Operating Systems
In this section, I present some utility code I use to make multithreading in C a little more pleasant. The examples in Section [csync] are based on this code.
Probably the most popular threading standard used with C is POSIX Threads, or Pthreads for short. The POSIX standard defines a thread model and an interface for creating and controlling threads. Most versions of UNIX provide an implementation of Pthreads.
Using Pthreads is like using most C libraries:
You include headers files at the beginning of your program.
You write code that calls functions defined by Pthreads.
When you compile the program, you link it with the Pthread library.
For my examples, I include the following headers:
#include <stdio.h>
#include <stdlib.h>
#include <pthread.h>
#include <semaphore.h>
The first two are standard; the third is for Pthreads and the fourth is for semaphores. To compile with the Pthread library in gcc, you can use the -l option on the command line:
gcc -g -O2 -o array array.c -lpthread
This compiles array.c with debugging info and optimization, links with the Pthread library, and generates an executable named array.
If you are used to a language like Python that provides exception handling, you will probably be annoyed with languages like C that require you to check for error conditions explicitly. I often mitigate this hassle by wrapping library function calls together with their error-checking code inside my own functions. For example, here is a version of malloc that checks the return value.
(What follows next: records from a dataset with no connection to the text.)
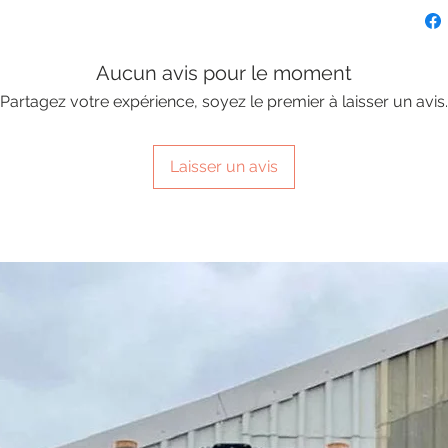
Aucun avis pour le moment
Partagez votre expérience, soyez le premier à laisser un avis.
Laisser un avis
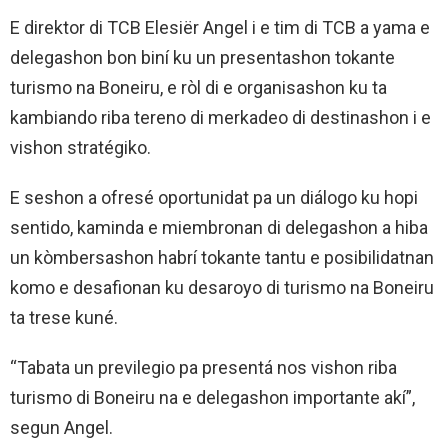
E direktor di TCB Elesiër Angel i e tim di TCB a yama e
delegashon bon biní ku un presentashon tokante
turismo na Boneiru, e ròl di e organisashon ku ta
kambiando riba tereno di merkadeo di destinashon i e
vishon stratégiko.
E seshon a ofresé oportunidat pa un diálogo ku hopi
sentido, kaminda e miembronan di delegashon a hiba
un kòmbersashon habrí tokante tantu e posibilidatnan
komo e desafionan ku desaroyo di turismo na Boneiru
ta trese kuné.
“Tabata un previlegio pa presentá nos vishon riba
turismo di Boneiru na e delegashon importante akí”,
segun Angel.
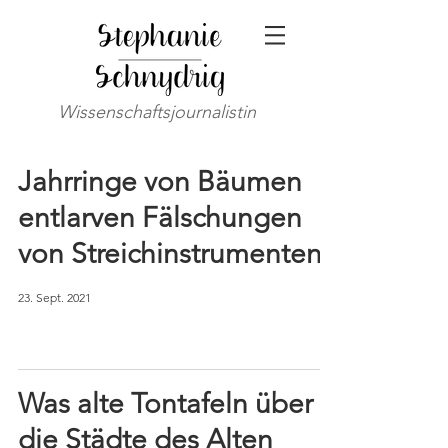
Wissenschaftsjournalistin
Jahrringe von Bäumen
entlarven Fälschungen
von Streichinstrumenten
23. Sept. 2021
Was alte Tontafeln über
die Städte des Alten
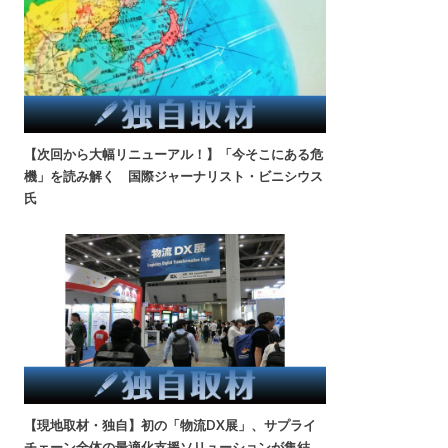
【次回から大幅リニューアル！】「今そこにある危
機」を読み解く 国際ジャーナリスト・ビニシウス
氏
【現地取材・独自】初の「物流DX展」、サプライ
チェーン全体の最適化支援ソリューションが集結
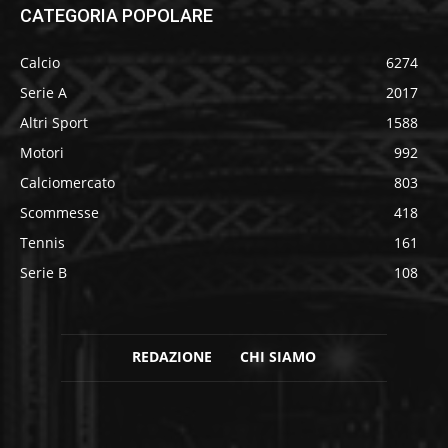
CATEGORIA POPOLARE
Calcio
6274
Serie A
2017
Altri Sport
1588
Motori
992
Calciomercato
803
Scommesse
418
Tennis
161
Serie B
108
REDAZIONE
CHI SIAMO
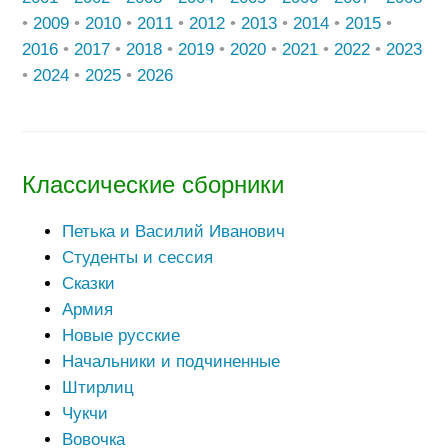
•
2009
•
2010
•
2011
•
2012
•
2013
•
2014
•
2015
•
2016
•
2017
•
2018
•
2019
•
2020
•
2021
•
2022
•
2023
•
2024
•
2025
•
2026
Классические сборники
Петька и Василий Иванович
Студенты и сессия
Сказки
Армия
Новые русские
Начальники и подчиненные
Штирлиц
Чукчи
Вовочка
void *check_malloc(int size)
{
void *p = malloc (size);
if (p == NULL) {
perror ("malloc failed");
exit (-1);
}
return p;
}
I’ve done the same thing with the Pthread functions I’m going to use; here’s my wrapper for pthread_create.
pthread_t make_thread(void *(*entry)(void *), Shared *shared)
{
int n;
pthread_t thread;
n = pthread_create (&thread, NULL, entry, (void *)shared);
if (n != 0) {
perror ("pthread_create failed");
exit (-1);
}
return thread;
}
The return type from pthread_create is pthread_t, which you can think of as a handle for the new thread. You shouldn’t have to worry about the implementation of pthread_t, but you do have to know that it has the semantics of a primitive type13. That means that you can think of a thread handle as an immutable value, so you can copy it or pass it by value without causing problems. I point this out now because it is not true for semaphores, which I will get to in a minute.
If pthread_create succeeds, it returns 0 and my function returns the handle of the new thread. If an error occurs, pthread_create returns an error code and my function prints an error message and exits.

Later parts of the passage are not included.